The legalisation of the UNCLOS 1982 by the Law of the Sea 2012 helped Vietnam have a firm legal foundation for handling all maritime disputes and activities on waters of Vietnam’s sovereignty, sovereign rights and jurisdiction in the East Sea.
Evaluating Vietnam’s endeavours in implementing the UNCLOS and promoting international cooperation at sea, Pham Lan Dung, Secretary General of Vietnam Society of International Law (VSIL), said Vietnam has improved the national legal system based on stipulations of UNCLOS 1982 and issued more than 10 relevant laws and legal documents, especially the Law of the Sea 2012 – which was built in harmony with UNCLOS regulations.

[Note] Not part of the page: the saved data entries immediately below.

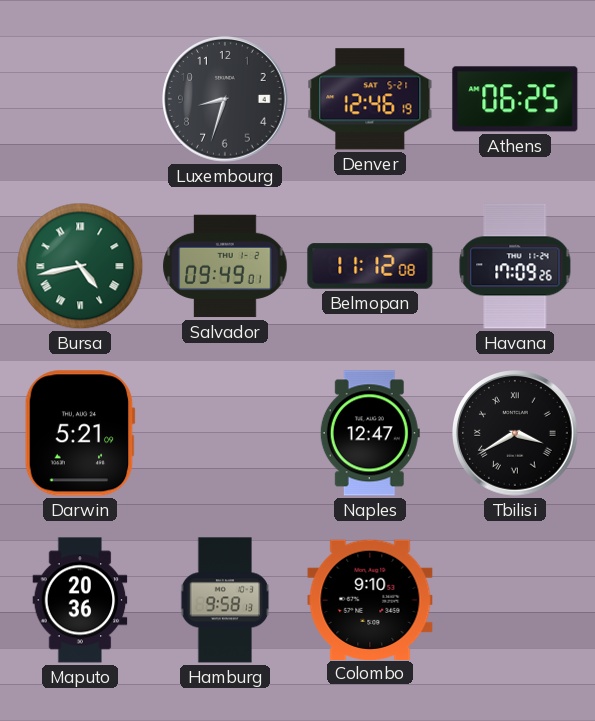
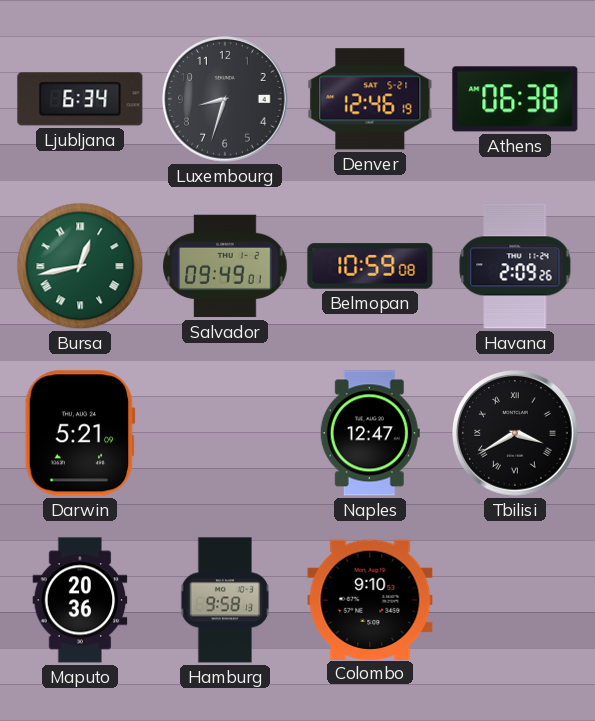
Ljubljana: none -> 6:34
Athens: 06:25 -> 06:38
Bursa: 4:43 -> 12:43
Belmopan: 11:12 -> 10:59
Havana: 17:09 -> 2:09
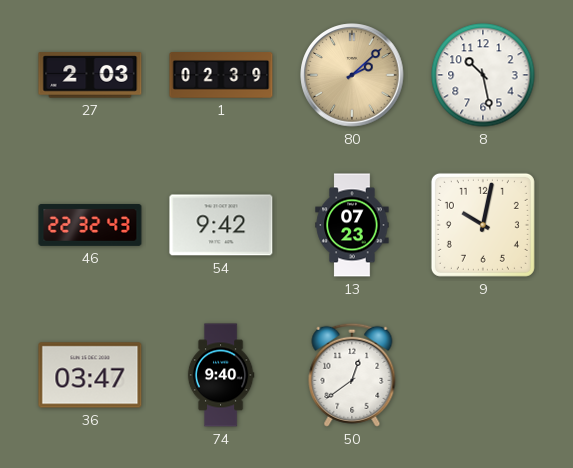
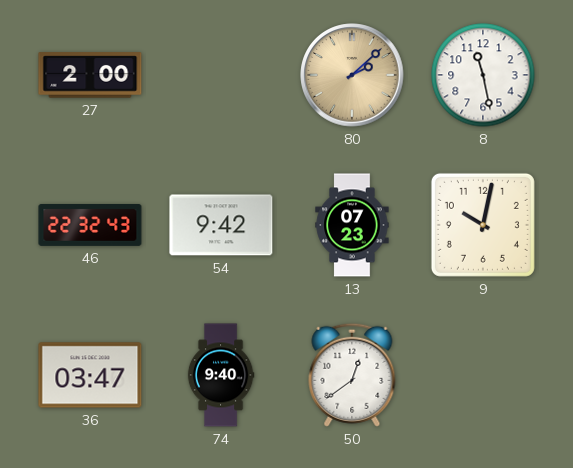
27: 2:03 -> 2:00
1: 02:39 -> none
8: 10:28 -> 11:28
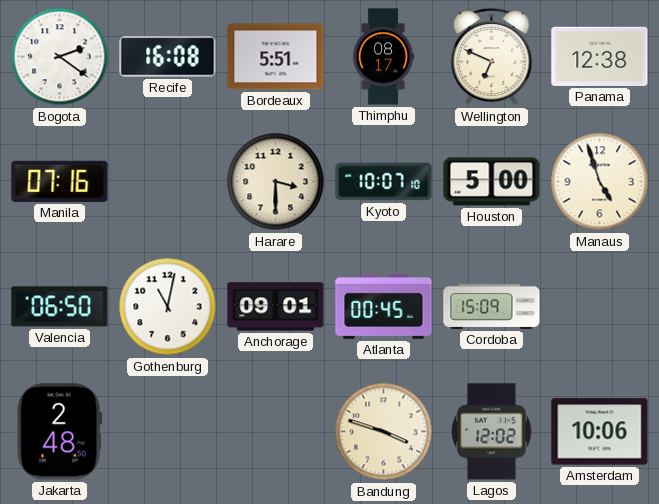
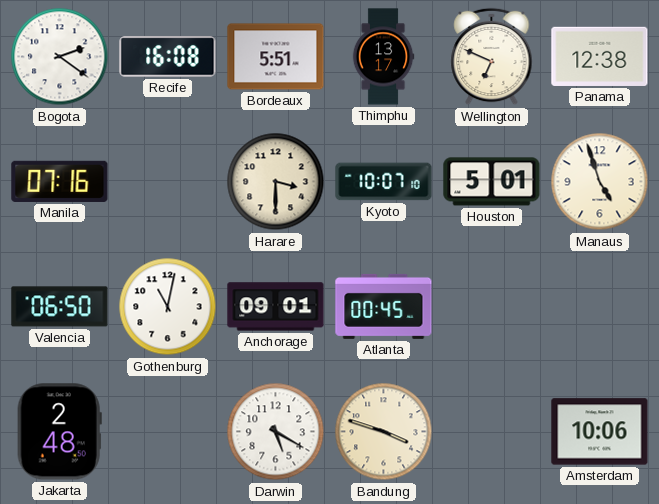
Thimphu: 08:17 -> 13:17
Houston: 5:00 -> 5:01
Cordoba: 15:09 -> none
Darwin: none -> 5:20
Lagos: 12:02 -> none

Vietnam has made efforts to conduct maritime delimitation with countries in the region based on the principles of the convention, Dung said, adding that this is an important part of the convention, contributing to the creation of a peaceful and stable environment among nations, ensuring countries have maritime zones prescribed by the convention and can conduct exploitation and preservation of natural resources in those waters.
Dung added that Vietnam has always seriously implemented the rights and obligations of coastal countries according to the convention. In 2009, Vietnam completed a report on defining the outer limits of the continental shelf of Vietnam in the East Sea and submitted it to the UN Commission on the Limits of the Continental Shelf.
Vietnam also established a national committee on search and rescue in 1996 and is a member of the International Convention on Maritime Search and Rescue.
The Southeast Asian country has actively participated in activities within the framework of international mechanisms established under the convention. Vietnam is a member of the International Seabed Authority (ISA) and was elected vice president of the general assembly of the ISA.
Vietnam has also engaged in building regional and international legal documents related to seas, such as the International Maritime Satellite Organization (INMARSAT) and the Global Maritime Distress Safety System (GMDSS).
According to Dung, the application of international law to address marine disputes between countries is a civilised solution in line with the rule of law, ensuring equal opportunities for all countries before law.
When disputes arise, negotiation is the first measure that countries should do according to international law and UNCLOS 1982, she said.